Grande Finale im U-Ausschuss: Sobotka und Antikorruptionsbehörde im Fokus

Grande Finale im U-Ausschuss:

In der vorerst letzten Woche des ÖVP-Korruptions-Ausschusses muss der umstrittene Vorsitzende Wolfgang Sobotka (ÖVP) Auskunft geben. Außerdem im Fokus: die Antikorruptionsbehörde im Innenministerium, das BAK.

Wien, 13. Juli 2022 | Der dieswöchige U-Ausschuss-Endspurt beginnt mit einem lang erwarteten Auftritt: Wolfgang Sobotka (ÖVP) wechselt am Mittwoch vom Vorsitzenden-Sessel auf den der Auskunftsperson. Er ist vor allem als Ex-Innenminister geladen. Auf ihn folgen zwei weitere Beamte aus dem Innenministerium (BMI), genauer gesagt aus dem Bundesamt zur Korruptionsprävention und -bekämpfung (BAK). Primär wird es wohl um Postenbesetzungen gehen und um jene schwarzen Netzwerke, die die ÖVP, wie Chats nahelegen, im Polit-Komplex gesponnen hat.

Wolfgang Sobotka (ÖVP)

Wolfgang Sobotka (ÖVP) war zwar nur etwas über ein Jahr Innenminister (2016 bis 2017, seit 2017 ist er Erster Nationalratspräsident). Die kurze Amtszeit des Historikers und Musikpädagogen darf aber nicht über seine Bedeutung in der österreichischen Innenpolitik hinwegtäuschen. Von 1998 bis 2016 war Sobotka Landesrat in Niederösterreich und damit Teil der mit Abstand mächtigsten ÖVP-Landesorganisation – von 2009 bis 2016 sogar als Landeshauptmann-Stellvertreter unter dem „Landesfürsten“ Erwin Pröll. Außerdem war er von 2011 bis 2020 Landesobmann für den niederösterreichischen Zweig des Österreichischen Arbeitnehmer- und Arbeitnehmerinnenbunds (ÖAAB), der zweitgrößten ÖVP-Teilorganisation.

BMI-Chats vom Handy seines ehemaligen Kabinettschefs Michael Kloibmüller weisen darauf hin, dass unter Sobotkas Leitung das Innenressort Dreh- und Angelpunkt für Absprachen und Gefallen bezüglich diverser Postenbesetzungen gewesen war, speziell in der Polizei. Peter Pilz hatte die Chats im Februar der Wirtschafts- und Korruptionsstaatsanwaltschaft (WKStA) übergeben. Diese leitete Ende März ein Ermittlungsverfahren gegen Sobotka wegen Verdachts auf Amtsmissbrauch ein. Es gilt die Unschuldsvermutung. Sobotka reagierte gegenüber der „ZiB 1“ mit der Aussage, er habe noch nie gegen das Gesetz verstoßen.

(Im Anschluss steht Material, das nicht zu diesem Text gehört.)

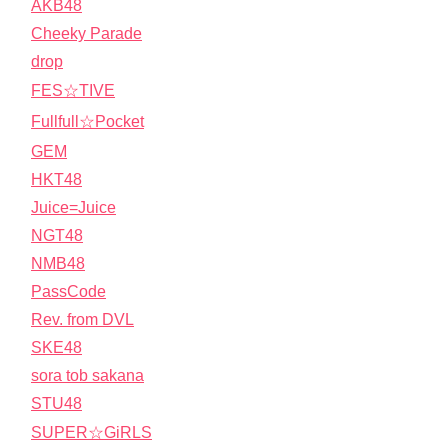
AKB48
Cheeky Parade
drop
FES☆TIVE
Fullfull☆Pocket
GEM
HKT48
Juice=Juice
NGT48
NMB48
PassCode
Rev. from DVL
SKE48
sora tob sakana
STU48
SUPER☆GiRLS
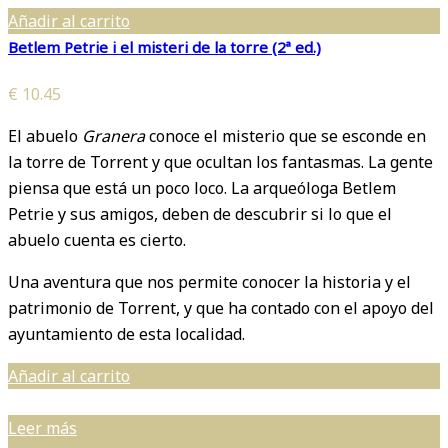
Añadir al carrito
Betlem Petrie i el misteri de la torre (2ª ed.)
€
10.45
El abuelo
Granera
conoce el misterio que se esconde en
la torre de Torrent y que ocultan los fantasmas. La gente
piensa que está un poco loco. La arqueóloga Betlem
Petrie y sus amigos, deben de descubrir si lo que el
abuelo cuenta es cierto.
Una aventura que nos permite conocer la historia y el
patrimonio de Torrent, y que ha contado con el apoyo del
ayuntamiento de esta localidad.
Añadir al carrito
Leer más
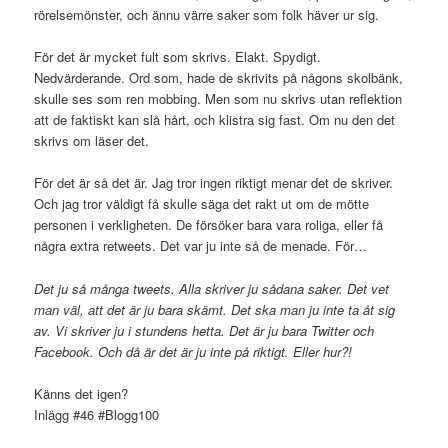
rörelsemönster, och ännu värre saker som folk häver ur sig.
För det är mycket fult som skrivs. Elakt. Spydigt.
Nedvärderande. Ord som, hade de skrivits på någons skolbänk,
skulle ses som ren mobbing. Men som nu skrivs utan reflektion
att de faktiskt kan slå hårt, och klistra sig fast. Om nu den det
skrivs om läser det.
För det är så det är. Jag tror ingen riktigt menar det de skriver.
Och jag tror väldigt få skulle säga det rakt ut om de mötte
personen i verkligheten. De försöker bara vara roliga, eller få
några extra retweets. Det var ju inte så de menade. För…
Det ju så många tweets. Alla skriver ju sådana saker. Det vet
man väl, att det är ju bara skämt. Det ska man ju inte ta åt sig
av. Vi skriver ju i stundens hetta. Det är ju bara Twitter och
Facebook. Och då är det är ju inte på riktigt.
Eller hur?!
Känns det igen?
Inlägg #46 #Blogg100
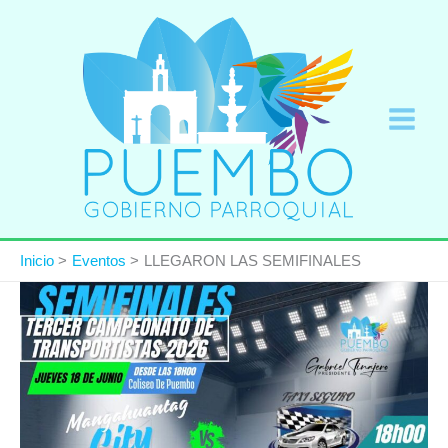
Ir
al
contenido
Inicio
Eventos
LLEGARON LAS SEMIFINALES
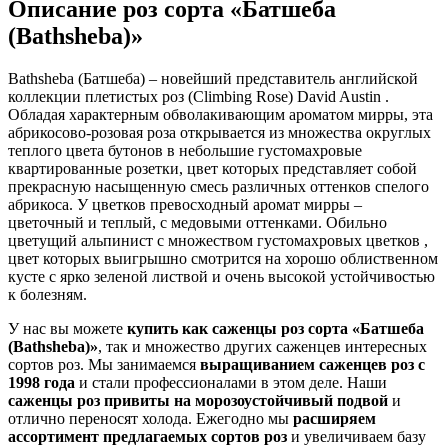
Описание роз сорта «Батшеба
(Bathsheba)»
Bathsheba (Батшеба) – новейший представитель английской
коллекции плетистых роз (Climbing Rose) David Austin .
Обладая характерным обволакивающим ароматом мирры, эта
абрикосово-розовая роза открывается из множества округлых
теплого цвета бутонов в небольшие густомахровые
квартированные розетки, цвет которых представляет собой
прекрасную насыщенную смесь различных оттенков спелого
абрикоса. У цветков превосходный аромат мирры –
цветочный и теплый, с медовыми оттенками. Обильно
цветущий альпинист с множеством густомахровых цветков ,
цвет которых выигрышно смотрится на хорошо облиственном
кусте с ярко зеленой листвой и очень высокой устойчивостью
к болезням.
У нас вы можете
купить как саженцы роз сорта «Батшеба
(Bathsheba)»
, так и множество других саженцев интересных
сортов роз. Мы занимаемся
выращиванием саженцев роз с
1998 года
и стали профессионалами в этом деле. Наши
саженцы роз привиты на морозоустойчивый подвой
и
отлично переносят холода. Ежегодно мы
расширяем
ассортимент предлагаемых сортов роз
и увеличиваем базу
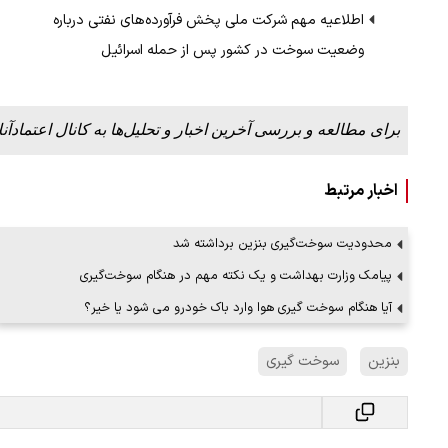
اطلاعیه مهم شرکت ملی پخش فرآورده‌های نفتی درباره
وضعیت سوخت‌ در کشور پس از حمله اسرائیل
برای مطالعه و بررسی آخرین اخبار و تحلیل‌ها به کانال اعتمادآنل
اخبار مرتبط
محدودیت سوخت‌گیری بنزین برداشته شد
پیامک وزارت بهداشت و یک نکته مهم در هنگام سوخت‌گیری
آیا هنگام سوخت گیری هوا وارد باک خودرو می شود یا خیر؟
بنزین
سوخت گیری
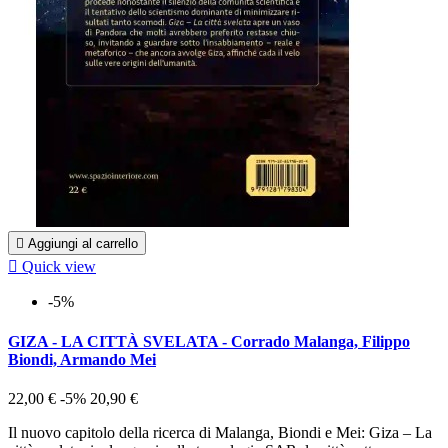

Aggiungi al carrello

Quick view
-5%
GIZA - LA CITTÀ SVELATA - Corrado Malanga, Filippo
Biondi, Armando Mei
22,00 €
-5%
20,90 €
Il nuovo capitolo della ricerca di Malanga, Biondi e Mei: Giza – La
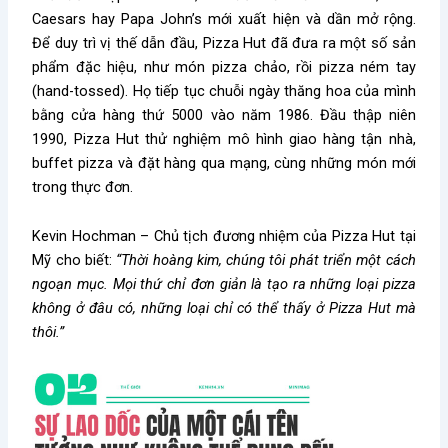
Caesars hay Papa John’s mới xuất hiện và dần mở rộng.
Để duy trì vị thế dẫn đầu, Pizza Hut đã đưa ra một số sản
phẩm đặc hiệu, như món pizza chảo, rồi pizza ném tay
(hand-tossed). Họ tiếp tục chuỗi ngày thăng hoa của mình
bằng cửa hàng thứ 5000 vào năm 1986. Đầu thập niên
1990, Pizza Hut thử nghiệm mô hình giao hàng tận nhà,
buffet pizza và đặt hàng qua mạng, cùng những món mới
trong thực đơn.
Kevin Hochman – Chủ tịch đương nhiệm của Pizza Hut tại
Mỹ cho biết:
“Thời hoàng kim, chúng tôi phát triển một cách
ngoạn mục. Mọi thứ chỉ đơn giản là tạo ra những loại pizza
không ở đâu có, những loại chỉ có thể thấy ở Pizza Hut mà
thôi.”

Auch nach Bekanntwerden der Ermittlungen wollte Sobotka nichts von einem Rückzug vom U-Ausschuss-Vorsitz wissen. Schon im Vorfeld des U-Ausschusses hatten die Opposition und auch der grüne Koalitionspartner Sobotka nahelegt, den Vorsitz aufgrund seiner Nähe zum Untersuchungsgegenstand abzugeben.

Otto Kerbl

Otto Kerbl übernahm 2020 interimistisch die Leitung des Bundesamts zur Korruptionsprävention und -bekämpfung (BAK). Zuerst hatte Lukas Berghammer BAK-Leiter Andreas Wieselthaler abgelöst, der sich nach Vorwürfen sexueller Belästigung zurückzog, die Anschuldigungen aber zurückwies. Wieselthaler wurde, auf eigenen Wunsch, wie es heißt, intern versetzt. Eine Disziplinarkommission sollte die Vorwürfe überprüfen. Noch im selben Jahr übernahm dann Kerbl die Leitung, wann genau, ist nicht bekannt.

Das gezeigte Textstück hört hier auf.